Servet Yagmur said that when he last drove to Iraq, on Oct. 7, insurgents hit a gasoline truck in his convoy with a rocket-propelled grenade, damaging the vehicle, but not harming the driver.

“I promised myself I would never go to Iraq again, but when I came back to Turkey, I couldn’t find anything else to do so now I’m going back again,” Yagmur said, sitting in a mile-long line of tanker trucks waiting to cross. That line is separate from the five-mile line of trucks that haul civilian supplies, mostly to the Kurdish areas of northern Iraq.

Turan was driving the last truck of an oil convoy in August when a black Opel pulled behind his truck.

Two men in the back seat flashed a Kalashnikov assault rifle at him and ordered him to pull over, Turan said. There was no Humvee behind him.

Terrified that he was about to be kidnapped, Turan swerved his truck to the right and left, hoping to run the car off the road.

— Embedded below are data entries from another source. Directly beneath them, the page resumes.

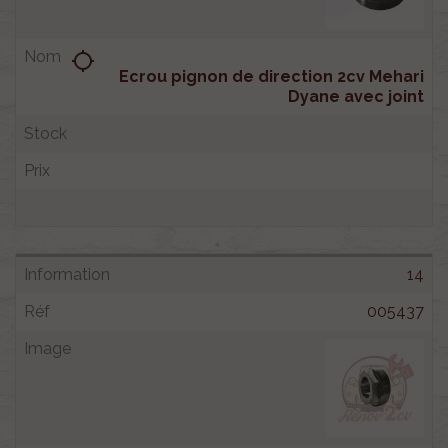
location_searching
Ecrou pignon de direction 2cv Mehari
Dyane avec joint
14
005437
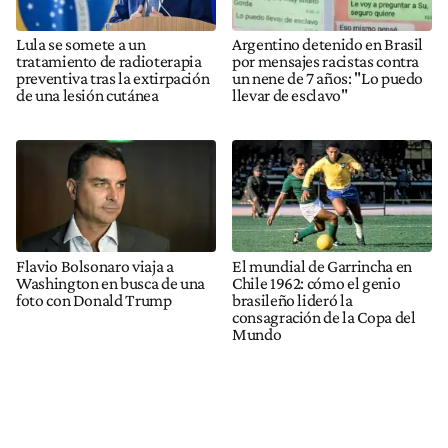
Lula se somete a un
Argentino detenido en Brasil
tratamiento de radioterapia
por mensajes racistas contra
preventiva tras la extirpación
un nene de 7 años: "Lo puedo
de una ‌lesión cutánea
llevar de esclavo"
Flavio Bolsonaro viaja a
El mundial de Garrincha en
Washington en busca de una
Chile 1962: cómo el genio
foto con Donald Trump
brasileño lideró la
consagración de la Copa del
Mundo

The men inside fired three shots into the windows of Turan’s truck, shattering a side window, Turan said. Then they shot out one of his tires sending his truck skidding into a nearby field, he said.

Two men wearing ski masks ran from the Opel to the truck, wrenched Turan out of the cab, threw him to the ground and kicked him in the head until he went unconscious, Turan said.

“When I opened my eyes I saw one man was pointing a Kalashnikov at me, but the second man stopped him,” Turan recalled. “Thanks to God and him, I wasn’t killed.”

The men then beat Turan again before throwing him into a canal at the side of the field, Turan said.

Back in his three-room cement home in southern Turkey, Turan is struggling with whether to go back.

“If they don’t give us better security, I won’t go back,” said Turan, sitting in his sparse living room.

“Nothing is more important than my son’s life,” added his father, Sait, as he fingered red prayer beads.

But a few minutes later, Sait Turan was angrily waving a doctor’s prescription for his eye medicine and explaining how he can’t afford to buy the medicine. And Selahattin Turan’s mother, Turkiye, pointed out that the family can no longer afford books for his three school-aged children.

“I don’t want him to go to Iraq, but what else can he do?” asked Turkiye. “To feed us and his children, he must go.”

“Thank God we were able to see him again,” she then added in a soft voice.